IBM Research Zurich Research Laboratory 8803 Rüschlikon Switzerland ank@zurich.ibm.com

LIMITED DISTRIBUTION NOTICE

This report has been submitted for publication outside of IBM and will probably be copyrighted if accepted for publication. It has been issued as a Research Report for early dissemination of its contents. In view of the transfer of copyright to the outside publisher, its distribution outside of IBM prior to publication should be limited to peer communications and specific requests. After outside publication, requests should be filled only by reprints or legally obtained copies of the article (e.g., payment of royalties). Some reports are available at http://domino.watson.ibm.com/library/Cyberdig.nsf/home.



## The Role of Network Processors in Active Networks

Andreas Kind

IBM Zurich Research Laboratory CH-8803 Rüschlikon, Switzerland ank@zurich.ibm.com

#### Abstract

This paper argues that network processors can play an important role in the implementation and the deployment of active networks. The balance between hardware and software supplied with network processors addresses the demand for performance and programmability in active networks. The paper introduces network processors and discusses their relationship with active networks in general. Furthermore, a specific example of an advanced active networking function is given that demonstrates the capabilities of active networks based on network processors. The implementation is described for the IBM PowerNP network processor.

## 1 Introduction

The current convergence of voice and data networks leads to a demand for a new flexible and high-performance packet forwarding technology. Flexibility is needed for short development cycles and for the support of evolving protocols and standards. The demand for high-performance packet handling arises from the tremendous increase of connected end-users and end-devices using a new generation of network services and applications. The technology typically used for packet handling today is either based on Application Specific Integrated Circuits (ASICs), Field Programmable Gate Arrays (FPGAs), or General Purpose Processors (GPPs). While ASICs have clear advantages in terms of performance, the hardware functions do not provide sufficient flexibility for short development cycles. In contrast, packet forwarding based on GPPs provides high flexibility, but insufficient performance because they are not specifically designed for packet forwarding. Finally, FPGAs can be reprogrammed at gate level, resulting in flexibility and performance that is between what can be achieved with ASIC-based and GPP-based solutions. However, the level of programmability of FPGAs still is very limited.

A network processor is a processor that is specifically designed for fast *and* flexible packet handling. It is typically based on an embedded processor complex for parallel execution of an application-specific instruction set. With the support of co-processors, even higher-layer packet processing can be achieved at multiple Gb/s line speeds. Not only the instruction set is customized for packet processing and forwarding, but also the entire design of the network processor, including memory, hardware accelerators, and bus architecture, is targeted to high-performance packet handling.

There are a number of promising application domains for network processors. Among them are content switching, load balancing, traffic conditioning, network security, terminal mobility, and active networks. This paper focuses on the specific role of network processors in the application domain of active networks.

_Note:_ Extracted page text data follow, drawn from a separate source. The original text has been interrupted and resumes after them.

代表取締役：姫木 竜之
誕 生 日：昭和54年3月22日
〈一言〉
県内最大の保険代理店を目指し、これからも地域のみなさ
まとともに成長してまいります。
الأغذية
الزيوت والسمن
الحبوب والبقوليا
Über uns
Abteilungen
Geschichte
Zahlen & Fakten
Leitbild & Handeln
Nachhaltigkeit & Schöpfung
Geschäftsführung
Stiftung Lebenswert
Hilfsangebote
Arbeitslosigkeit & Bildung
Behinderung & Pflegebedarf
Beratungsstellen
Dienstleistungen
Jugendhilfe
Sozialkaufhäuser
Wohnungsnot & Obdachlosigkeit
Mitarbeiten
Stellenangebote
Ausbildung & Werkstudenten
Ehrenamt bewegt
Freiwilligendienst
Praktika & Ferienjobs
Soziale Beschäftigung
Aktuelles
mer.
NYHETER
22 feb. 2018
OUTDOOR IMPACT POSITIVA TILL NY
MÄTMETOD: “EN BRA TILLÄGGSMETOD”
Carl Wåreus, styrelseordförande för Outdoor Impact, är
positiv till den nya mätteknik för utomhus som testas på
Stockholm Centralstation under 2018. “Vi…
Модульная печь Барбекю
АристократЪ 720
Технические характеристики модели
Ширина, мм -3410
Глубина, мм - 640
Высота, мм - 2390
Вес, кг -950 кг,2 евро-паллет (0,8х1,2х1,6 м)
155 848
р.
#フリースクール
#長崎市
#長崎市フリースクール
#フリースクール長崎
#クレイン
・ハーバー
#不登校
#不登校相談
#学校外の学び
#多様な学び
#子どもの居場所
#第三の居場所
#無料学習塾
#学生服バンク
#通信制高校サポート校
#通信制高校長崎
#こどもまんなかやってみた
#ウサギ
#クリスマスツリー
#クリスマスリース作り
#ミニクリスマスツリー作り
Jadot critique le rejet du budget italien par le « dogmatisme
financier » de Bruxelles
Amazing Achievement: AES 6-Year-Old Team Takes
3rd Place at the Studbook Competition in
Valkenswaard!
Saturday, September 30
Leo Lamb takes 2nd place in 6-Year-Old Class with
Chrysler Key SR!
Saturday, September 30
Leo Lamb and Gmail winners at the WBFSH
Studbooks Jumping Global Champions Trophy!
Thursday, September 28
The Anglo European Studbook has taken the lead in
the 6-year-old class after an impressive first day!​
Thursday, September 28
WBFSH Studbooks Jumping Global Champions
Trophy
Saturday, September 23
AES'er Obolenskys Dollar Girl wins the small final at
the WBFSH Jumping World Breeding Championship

Active networking is an approach to network architecture in which network nodes perform customized computations on packets being forwarded [1]. On the one hand, active networking provides opportunities for new distributed network services and enables dynamic network infrastructure innovation. On the other hand, performance, security, and manageability problems have made it difficult to apply active networking in production networks. Recent work on security and management in active networks [2]–[4] has resulted in secure and manageable approaches to active networking. This paper argues that the remaining performance concerns can be addressed with network processors because their balance between hardware and software addresses the demand for high data path performance while not sacrifying programmability.

The remainder of the paper is structured as follows. The next section introduces network processor architectures. The relation between network processors and active networks is described in Section 3. An implementation of a justin-time compiler for the IBM PowerNP network processor is briefly presented in Section 4. This implementation of an advanced active networking function highlights the capabilities of network processors in active networks.

## 2 Network Processor Architectures

Network processors are designed to meet the requirements for performance and programmability of packet forwarding in future IP routers. Compared with GPPs, network processors have, for instance, much simpler arithmetic and caching units, but support parallel packet processing with multiple threads of execution instead. In addition, common packet handling functions, such as tree lookup, classification, metering, policing, checksum computation, interrupt and timer handling, bit manipulation, and packet scheduling, are supported with co-processors or specific functional hardware units.

Depending on the targeted location in the network (i.e., edge or core), network processor architectures differ in terms of hardware design. The bus architecture as well as the size and type of memory units vary considerably between existing network processors. Edge type network processors are better equipped for intelligent and, potentially, stateful packet processing, whereas core type network processors focus on processing aggregated traffic flows rather than individual packets.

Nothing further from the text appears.